The statement came in the aftermath of breaking news reported by TV7 that the Bulgarian Prosecutor's Office is probing the case of some 350 000 suspected to be illegal ballots seized from a printing house in the western town of Kostinbrod.
The ballots, allegedly, were to be used to manipulate the vote in the early general elections on Sunday, May 12, to turn the results in favor of the formerly-ruling centrist Citizens for European Development of Bulgaria party, GERB.
The printing house is owned by Yordan Bonchev, municipal councilor in Kostinbrod from GERB, who is said to be close to GERB's Deputy Chair and former Interior Minister, Tsvetan Tsvetanov.
The printing house was mandated to finish and stop printing ballots on May 8, thus the seizure of the 350 000 ballots found there late on May 10.
The caretaker government confirmed in the Saturday statement that the requested and needed 8 343 000 ballots have been received by the printing facility, selected through a public tender, within the deadline of May 8.
The caretaker Prime Minister, Marin Raykov, is quoted in saying he was pleased measures have been undertaken to prevent vote manipulations. He has also extended gratitude to the Prosecutor's Office for its actions.
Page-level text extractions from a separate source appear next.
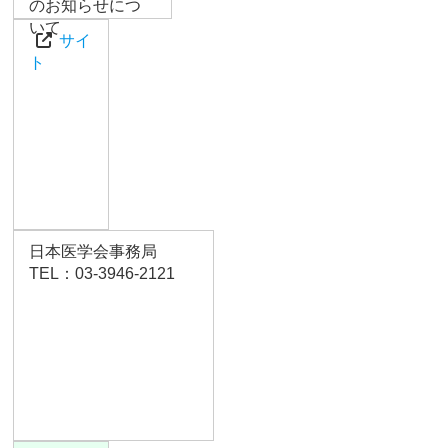
のお知らせにつ
いて
サイ
ト
日本医学会事務局
TEL：03-3946-2121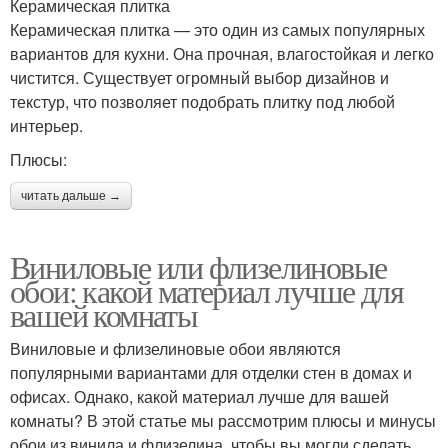
Керамическая плитка
Керамическая плитка — это один из самых популярных
вариантов для кухни. Она прочная, влагостойкая и легко
чистится. Существует огромный выбор дизайнов и
текстур, что позволяет подобрать плитку под любой
интерьер.
Плюсы:
читать дальше →
Виниловые или флизелиновые
обои: какой материал лучше для
вашей комнаты
Виниловые и флизелиновые обои являются
популярными вариантами для отделки стен в домах и
офисах. Однако, какой материал лучше для вашей
комнаты? В этой статье мы рассмотрим плюсы и минусы
обои из винила и флизелина, чтобы вы могли сделать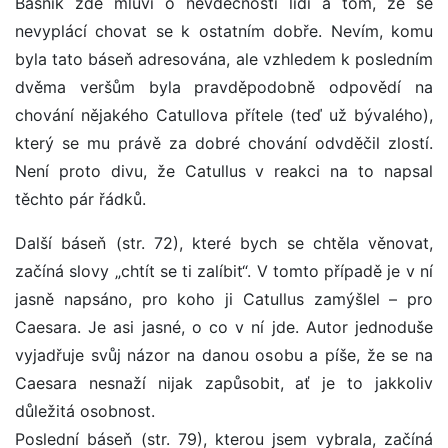
Básník zde mluví o nevděčnosti lidí a tom, že se
nevyplácí chovat se k ostatním dobře. Nevím, komu
byla tato báseň adresována, ale vzhledem k posledním
dvěma veršům byla pravděpodobně odpovědí na
chování nějakého Catullova přítele (teď už bývalého),
který se mu právě za dobré chování odvděčil zlostí.
Není proto divu, že Catullus v reakci na to napsal
těchto pár řádků.
Další báseň (str. 72), které bych se chtěla věnovat,
začíná slovy „chtít se ti zalíbit“. V tomto případě je v ní
jasně napsáno, pro koho ji Catullus zamýšlel – pro
Caesara. Je asi jasné, o co v ní jde. Autor jednoduše
vyjadřuje svůj názor na danou osobu a píše, že se na
Caesara nesnaží nijak zapůsobit, ať je to jakkoliv
důležitá osobnost.
Poslední báseň (str. 79), kterou jsem vybrala, začíná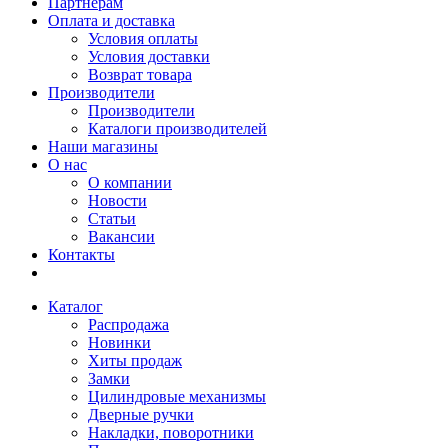
Партнерам
Оплата и доставка
Условия оплаты
Условия доставки
Возврат товара
Производители
Производители
Каталоги производителей
Наши магазины
О нас
О компании
Новости
Статьи
Вакансии
Контакты
Каталог
Распродажа
Новинки
Хиты продаж
Замки
Цилиндровые механизмы
Дверные ручки
Накладки, поворотники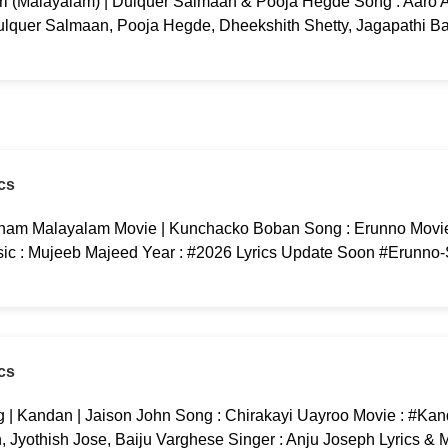
ri (Malayalam) | Dulquer Salmaan & Pooja Hegde Song : Aaro Aa
ulquer Salmaan, Pooja Hegde, Dheekshith Shetty, Jagapathi B
cs
am Malayalam Movie | Kunchacko Boban Song : Erunno Movi
c : Mujeeb Majeed Year : #2026 Lyrics Update Soon #Erunno
cs
 | Kandan | Jaison John Song : Chirakayi Uayroo Movie : #Kan
yothish Jose, Baiju Varghese Singer : Anju Joseph Lyrics & M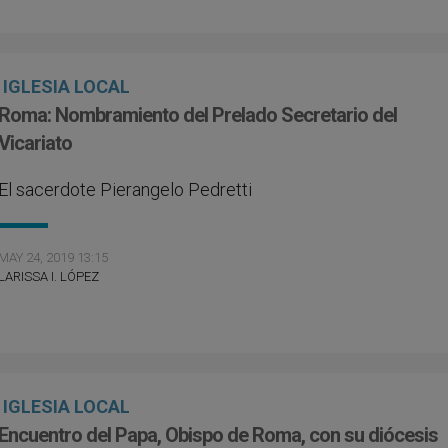
IGLESIA LOCAL
Roma: Nombramiento del Prelado Secretario del
Vicariato
El sacerdote Pierangelo Pedretti
MAY 24, 2019 13:15
LARISSA I. LÓPEZ
IGLESIA LOCAL
Encuentro del Papa, Obispo de Roma, con su diócesis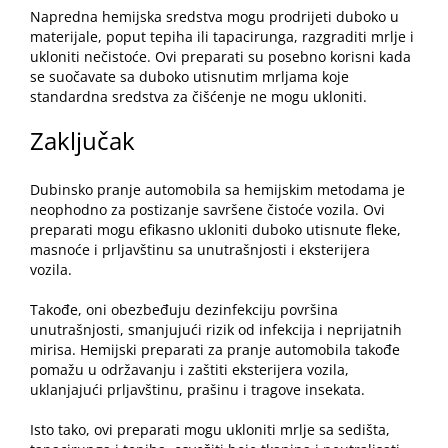
Napredna hemijska sredstva mogu prodrijeti duboko u
materijale, poput tepiha ili tapacirunga, razgraditi mrlje i
ukloniti nečistoće. Ovi preparati su posebno korisni kada
se suočavate sa duboko utisnutim mrljama koje
standardna sredstva za čišćenje ne mogu ukloniti.
Zaključak
Dubinsko pranje automobila sa hemijskim metodama je
neophodno za postizanje savršene čistoće vozila. Ovi
preparati mogu efikasno ukloniti duboko utisnute fleke,
masnoće i prljavštinu sa unutrašnjosti i eksterijera
vozila.
Takođe, oni obezbeđuju
dezinfekciju
površina
unutrašnjosti, smanjujući rizik od infekcija i neprijatnih
mirisa. Hemijski preparati za pranje automobila takođe
pomažu u održavanju i zaštiti eksterijera vozila,
uklanjajući prljavštinu, prašinu i tragove insekata.
Isto tako, ovi preparati mogu ukloniti mrlje sa sedišta,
Raykov is further calling on all political parties to not use the case to score points in the eve of the early general elections and to refrain from political propaganda, which is banned on the day of reflection - the day before the vote.
Yordan Bonchev is firm the said ballots had to be discarded over printing flaws and had to be kept in sealed packages at the printing house as the public tender rules postulated.